Do we love to spring ahead or hate it? In a year filled with 8,760 hours, why do we think it’s such a big deal? It’s just 0.01141552511415525% of a year.
Aside from what you may have heard over your lifetime, farmers are not to blame and it was not created by Benjamin Franklin. Daylight saving time was actually first instituted by Germany on May 1, 1916 in an effort to conserve fuel during World War I.
Do we still need it today? U.S. states are starting to decide on an individual basis. The Florida Senate just approved a bill that once they spring ahead on March 11, 2018, they could remain there. The approval means the bill will go to the governor’s desk, but it doesn’t mean the “spring forward” clock change Sunday at 2 a.m. will put the state on permanent daylight saving time.
Currently, states can opt out of daylight saving time to stay on standard time, but cannot make daylight saving time permanent. So, it will be interesting to see what transpires in the coming weeks.
Most areas of the United States observe daylight saving time (DST), the exceptions being Arizona, Hawaii, and the overseas territories of American Samoa, Guam, the Northern Mariana Islands, Puerto Rico, and the United States Virgin Islands.
Whether you love it or hate, know that it’s a good time to do a few inexpensive, routine updates in and around your home.
1 – Replace the smoke alarm and carbon monoxide detector batteries.
These alarms save lives!
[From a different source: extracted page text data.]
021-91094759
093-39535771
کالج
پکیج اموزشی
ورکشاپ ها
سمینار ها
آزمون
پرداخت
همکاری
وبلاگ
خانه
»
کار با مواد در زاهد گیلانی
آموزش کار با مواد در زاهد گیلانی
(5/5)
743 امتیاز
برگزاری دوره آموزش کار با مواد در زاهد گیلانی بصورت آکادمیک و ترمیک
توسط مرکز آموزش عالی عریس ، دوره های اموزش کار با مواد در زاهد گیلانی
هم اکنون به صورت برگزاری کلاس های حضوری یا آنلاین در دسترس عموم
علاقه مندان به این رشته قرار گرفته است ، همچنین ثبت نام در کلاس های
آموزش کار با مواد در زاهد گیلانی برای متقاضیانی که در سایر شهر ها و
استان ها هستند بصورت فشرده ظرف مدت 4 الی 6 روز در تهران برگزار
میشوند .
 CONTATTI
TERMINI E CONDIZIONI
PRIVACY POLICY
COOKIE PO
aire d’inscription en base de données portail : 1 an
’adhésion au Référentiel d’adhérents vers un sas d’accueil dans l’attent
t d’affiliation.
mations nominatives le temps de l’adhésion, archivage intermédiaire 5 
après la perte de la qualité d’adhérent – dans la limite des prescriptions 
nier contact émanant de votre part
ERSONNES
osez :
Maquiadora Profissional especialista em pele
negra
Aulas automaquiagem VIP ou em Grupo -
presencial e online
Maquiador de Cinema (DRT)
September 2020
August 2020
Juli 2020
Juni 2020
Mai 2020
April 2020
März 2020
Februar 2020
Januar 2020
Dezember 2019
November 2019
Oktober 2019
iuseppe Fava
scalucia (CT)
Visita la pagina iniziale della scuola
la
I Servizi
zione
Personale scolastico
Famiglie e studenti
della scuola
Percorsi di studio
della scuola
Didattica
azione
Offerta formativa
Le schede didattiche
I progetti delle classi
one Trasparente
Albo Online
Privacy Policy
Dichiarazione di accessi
For just a few dollars and minutes of your time, you can economically and quickly replace the batteries and know your family is safer.
2 – Prepare a storm kit for your home and car.
This can be a lifesaver in a power outage or if you get stranded in your car in bad weather. Make sure you have a long-lasting LED flashlight, a reflective vest for walking at night, non-perishable snacks, water and a warm blanket. Go to www.ready.gov/build-a-kit for more detailed kit information.
3 – Check your sump pump.
Spring often brings rain so make sure your sump pump is draining properly. Do not wait until a major snow thaw or rainstorm to find out that the pump’s motor is shot and you have 4” of water in your basement. It’s also a good idea to invest in a backup battery in the event of a power outage.
4 – Inspect the exterior of your home.
Did you just get through a harsh winter? Take a walk around the outside of the house: Are there cracks in the concrete? Is the driveway in good condition? Check the roof for signs of loose or broken shingles. Look up at the chimney for signs of wear. Check the facade and foundation for cracks or signs of water pooling.
5 – Change your clocks.
If you have any clocks in your home that run on batteries, make sure to set them ahead one hour before you head to bed. If you have an older model car like me, make sure to change the clock on your dash as well. Then when you wake it you’ll be on the right track.
As for keeping your body on track, you know that it’s coming, so maybe hop into bed an hour early on Saturday night.